New Allergy Guidelines Suggest Peanuts Should Be On The Menu For Babies
New guidelines say feeding babies peanut-based foods early may prevent allergies
If you’re pregnant or have a young infant you’ve probably heard that it’s best to wait a year or longer before introducing peanuts into your child’s diet. But brand new guidelines were issued this week by the National Institute of Allergies and Infectious Diseases and as it turns out, the sooner babies are exposed to peanut butter the better. Pass the Jif, please.
The new recommendations work under the theory that exposing babies to peanuts early on will make their bodies less likely to have an adverse reaction. They call for exposing all infants, even those considered high risk for peanut allergies, to peanuts at a younger age.
The guidelines put babies into three groups: babies with no known allergies, babies with mild to moderate eczema and babies with severe eczema or an already established egg allergy.
Babies with no known allergies are considered to be at low risk, and can be given food that contains peanuts whenever it’s “age appropriate and in accordance with family preferences and cultural practices.” So if you catch your four-month-old gumming a crumb from their older siblings’ peanut butter cups and they’re in this category, you can relax.
Babies with mild to moderate eczema can be fed food that contains peanuts around six months.
If your baby has severe eczema or an already developed allergy to eggs, then they should be exposed to peanuts around four to six months. The guidelines recommend doing so with the assistance of a doctor, just in case there’s an allergic reaction.
The new guidelines are the result of studies that found the old recommendations of waiting to expose babies to peanuts seemed to be increasing the rate of peanut allergies in the U.S. In 1999 less than half of one percent of children in America was allergic to peanuts. By 2010, that number had more than doubled. A 2015 study that tracked the allergy rates in babies who were exposed to peanuts early on versus ones that were not suggests the answer in lowering that rate may lie in exposing children to peanuts from a young age in hopes that their bodies will accept peanut proteins rather than having a reaction to them.

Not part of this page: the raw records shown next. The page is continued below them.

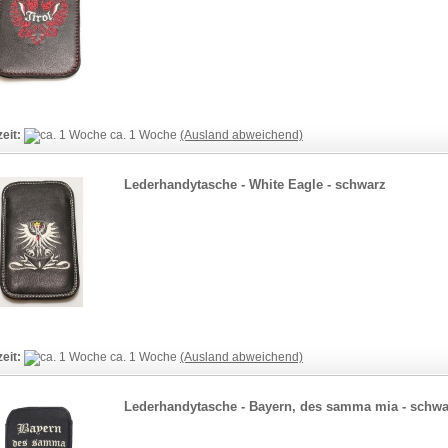
zeit:
ca. 1 Woche
(Ausland abweichend)
Lederhandytasche - White Eagle - schwarz
zeit:
ca. 1 Woche
(Ausland abweichend)
Lederhandytasche - Bayern, des samma mia - schwa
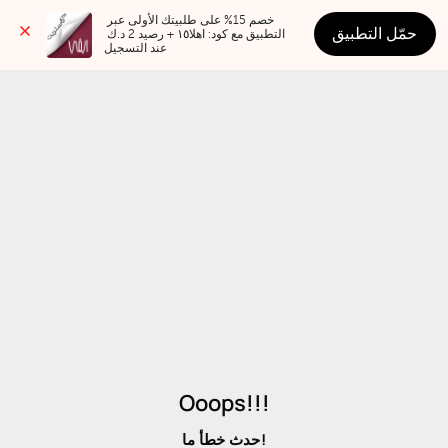
خصم 15% على طلبيتك الأولى عبر 
حمّل التطبيق
التطبيق مع كود: اهلا١٥ + رصيد 2 د.ك 
عند التسجيل
Ooops!!!
حدث خطأ ما!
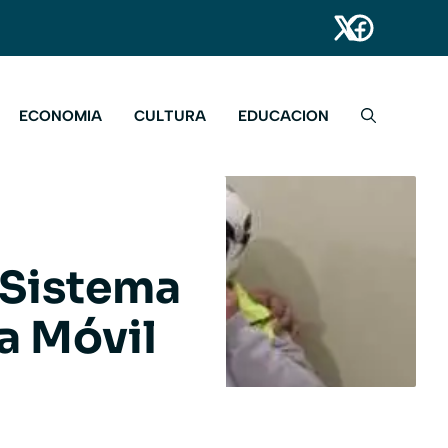
ECONOMIA
CULTURA
EDUCACION
 Sistema
a Móvil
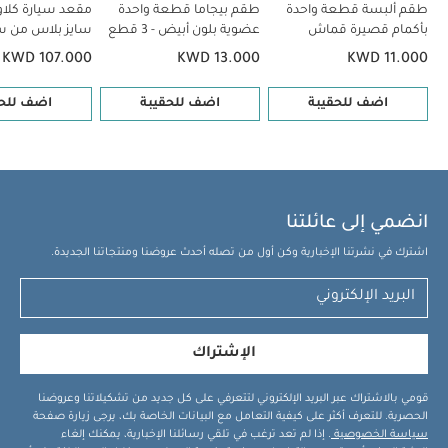
تي آي سايز بلاس من سايبكس - رمادي
مقعد سيارة سايبكس سيرونا تي
طقم ألبسة قطعة واحدة
طقم بيجاما قطعة واحدة
مقعد سيارة كلاود
بأكمام قصيرة قماش
آي سايز بلاس مع مظلة واقية من الشمس - أسود
عضوية بلون أبيض - 3 قطع
مقعد سيارة
سايز بلاس من س
عضوي بلون أبيض - 5 قطع
رمادي
سايبكس كلاود جي آي سايز للرضع - رمادي
KWD 107.000
KWD 13.000
KWD 11.000
اضف للحقيبة
اضف للحقيبة
اضف للحق
انضمي إلى عائلتنا
اشترك في نشرتنا الإخبارية وكن أول من تصله أحدث عروضنا ومنتجاتنا الجديدة.
الإشتراك
قومي بالاشتراك عبر البريد الإلكتروني لتتعرفي على كل جديد من تشكيلاتنا وعروضنا
الحصرية. للتعرف أكثر على كيفية التعامل مع البيانات الخاصة بك، يرجى زيارة صفحة
سياسة الخصوصية
. إذا لم تعد ترغب في تلقي رسائلنا الإخبارية، يمكنك إلغاء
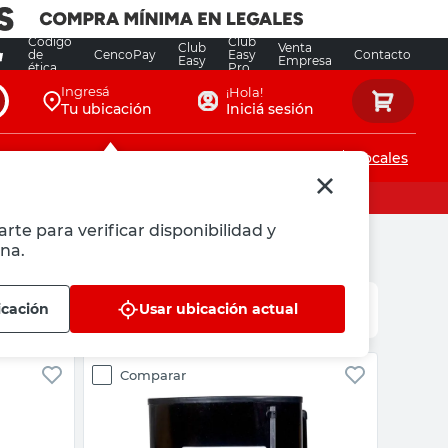
Código
Club
Club
Venta
de
CencoPay
Easy
Contacto
Easy
Empresa
ética
Pro
Ingresá
¡Hola!
Tu ubicación
Iniciá sesión
Servicios de instalaciones
Locales
rte para verificar disponibilidad y
na.
icación
Usar ubicación actual
Comparar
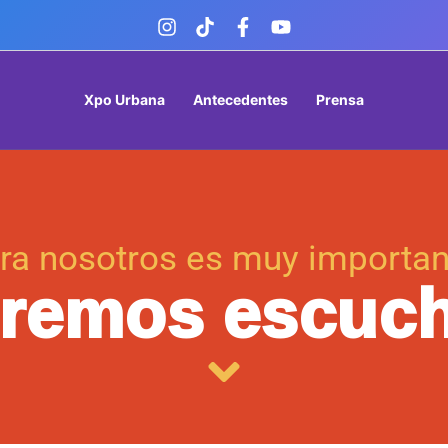
Xpo Urbana
Antecedentes
Prensa
ra nosotros es muy importan
remos escuch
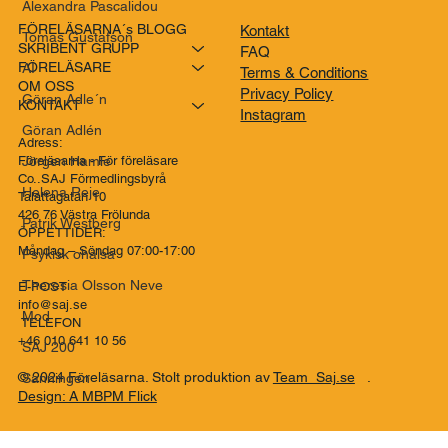
Alexandra Pascalidou
FÖRELÄSARNA´s BLOGG
Kontakt
Tomas Gustafson
SKRIBENT GRUPP
FAQ
FÖRELÄSARE
AI
Terms & Conditions
OM OSS
Privacy Policy
Göran Adle´n
KONTAKT
Instagram
Göran Adlén
Adress:
Jörgen Hamle
Föreläsarna - För föreläsare
Co..SAJ Förmedlingsbyrå
Helena Reje
Talattagatan 10
426 76 Västra Frölunda
Patrik Westberg
ÖPPETTIDER:
Måndag – Söndag 07:00-17:00
Psykisk ohälsa
Theresia Olsson Neve
E-POST
info@saj.se
Mod
TELEFON
+46 010 641 10 56
SAJ 200
© 2024 Föreläsarna. Stolt produktion av
Team Saj.se
.
Sanningen
Design: A MBPM Flick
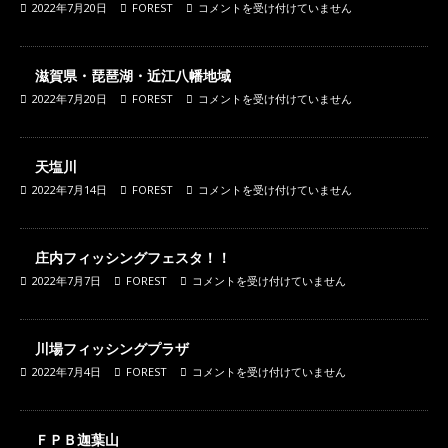
2022年7月20日
FOREST
コメントを受け付けていません
滋賀県・琵琶湖・近江八幡地域
2022年7月20日
FOREST
コメントを受け付けていません
天塩川
2022年7月14日
FOREST
コメントを受け付けていません
庄内フィッシングフェスタ！！
2022年7月7日
FOREST
コメントを受け付けていません
川場フィッシングプラザ
2022年7月4日
FOREST
コメントを受け付けていません
ＦＰＢ迦葉山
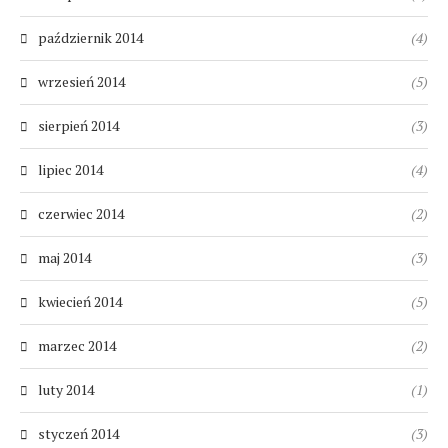
październik 2014
(4)
wrzesień 2014
(5)
sierpień 2014
(3)
lipiec 2014
(4)
czerwiec 2014
(2)
maj 2014
(3)
kwiecień 2014
(5)
marzec 2014
(2)
luty 2014
(1)
styczeń 2014
(3)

“You have the potential to stop something in its tracks before it develops,” Dr. Matthew Greenhawt, Chairman of the American College of Allergy, Asthma and Immunology’s Food Allergy Committee and co-author of the new guidelines told The New York Times. Dr. Greenhawt says there “is a window of time in which the body is more likely to tolerate a food than react to it and if you can educate the body during that window, you’re at much lower likelihood of developing an allergy to that food.”
The guidelines caution against feeding a baby actual peanuts, as even chopped ones are a choking risk. They offer a few recipes for introducing your infant to peanut foods, such as thinned peanut butter or purees made with powdered peanut butter and fruit.
Even if your infant is at low risk for developing a peanut allergy, it’s always good to watch for symptoms. Mild symptoms can look like a rash for just a few hives on the face or around the mouth. More severe symptoms of an allergy to watch for include and any all of the following: lip, face or tongue swelling, vomiting, body hives, trouble breathing, wheezing, repetitive coughing, change in skin color to pale or blue or a sudden tiredness or limpness in your child.
Dr. Greenhawt said these new guidelines won’t compete eradicate peanut allergies in children, but they’re a great start. “There will still be some cases — but that number could be significantly reduced by tens of thousands, ” he said. “In the best case scenario, every allergist across the U.S. could be seeing fewer cases of peanut allergy — and that’s a good problem to have.”